Several times throughout Witches, I recalled a line from Loop, in which the unnamed narrator reassures us, “Don’t be alarmed if this isn’t going anywhere.” Indeed Loop doesn’t end up going anywhere, but that never poses a problem because Loop, unlike Witches, never promises to go somewhere. At the start of Witches, Zoe promises us a reckoning, a revelation. It never quite materializes. Early on, she says her conversation with Feliciana has transformed her perspective, though by novel’s end it remains unclear exactly how — the connective tissue between their two stories is tenuous, their symmetries never fully teased out. And at the tail end of the novel, Feliciana invites Zoe to participate in a series of ceremonies, insisting that Paloma had in fact brought Zoe to San Felipe in order to resolve her aforementioned unfinished business. But the ceremonies, which I imagine would be rich grounds for psychological and spiritual exploration, occupy just three pages.
When it comes to Zoe’s arc, the question of the novel’s unkept promises might be attributed to a narrative swerve at the beginning of the book. When we first meet Zoe, she tells us two things about herself: that she is a journalist and that she is incensed by Mexico’s epidemic of femicide. If the subject matter nudges the reader toward the idea of a social novel, then Zoe’s vocation evokes the crónica, a hybridized and distinctly Latin American form of journalism, favored by renowned Mexican writers like Carlos Monsiváis and Elena Poniatowska. But Witches is a novel, not a piece of reportage, and on the whole Lozano doesn’t so much make critiques as gesture toward them. Her protagonist Zoe’s introductory remarks are the last we hear of her political convictions, and the scope of her inquiry — like that of Loop’s narrator, who is notably not a principled reporter but an aimless, navel-gazing writer — never extends beyond the confines of her own life.
Yet, despite all this, Witches sets the ideal stage for Lozano to prove herself as a master of character study. Zoe’s chapters are particularly compelling — she is, like Loop’s narrator, an authentically-rendered modern woman, and you can’t help but feel invested as she reflects on her first job, her first abortion, her love of poetry, her love of The Simpsons. And while the precise nature of Zoe’s epiphany, and the role of Feliciana as facilitator, is still nebulous by novel’s end, the overarching theme feels crystal clear. It is, to put it crudely, that women should do — or at least try to do — precisely what they want, no matter the external pressures, expectations, or barriers they face. It’s not exactly a groundbreaking idea, sure, but it is, throughout Witches, quite elegantly illustrated.
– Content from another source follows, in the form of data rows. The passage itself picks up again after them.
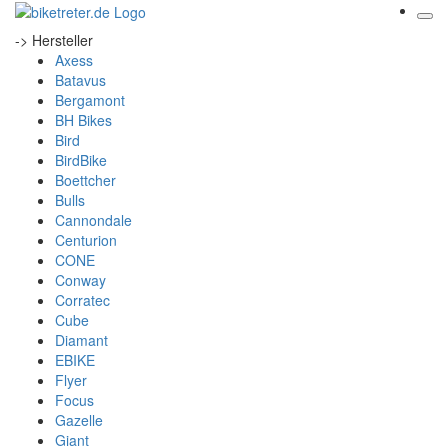
-> Hersteller
Axess
Batavus
Bergamont
BH Bikes
Bird
BirdBike
Boettcher
Bulls
Cannondale
Centurion
CONE
Conway
Corratec
Cube
Diamant
EBIKE
Flyer
Focus
Gazelle
Giant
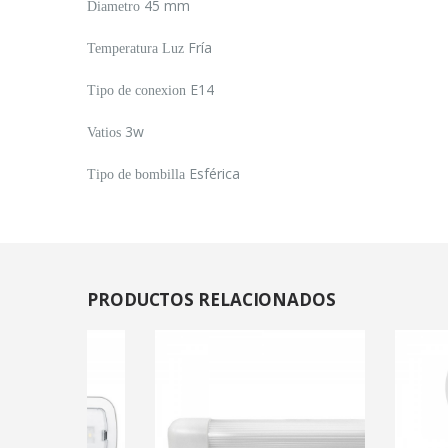
45 mm
Diametro
Fría
Temperatura Luz
E14
Tipo de conexion
3w
Vatios
Esférica
Tipo de bombilla
PRODUCTOS
RELACIONADOS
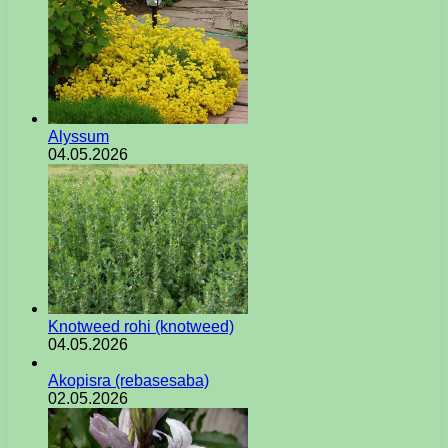
Alyssum
04.05.2026
Knotweed rohi (knotweed)
04.05.2026
Akopisra (rebasesaba)
02.05.2026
At one point, Zoe remembers, growing up, when she made good grades or achieved something of note, her mother would say, “I expected nothing less of you.” The phrase weighed heavy on her for a long time — the pressure it implied, the perfection it seemed to demand. One day, a twenty-something Zoe returns home with good news: she’s just been accepted to a prestigious fellowship. Her mother responds with a characteristic “I expected nothing less of you.” It’s then that Zoe understands: “It was her way of saying that doing what I wanted was exactly what she expected of me.” From Lozano, too, we can expect nothing less.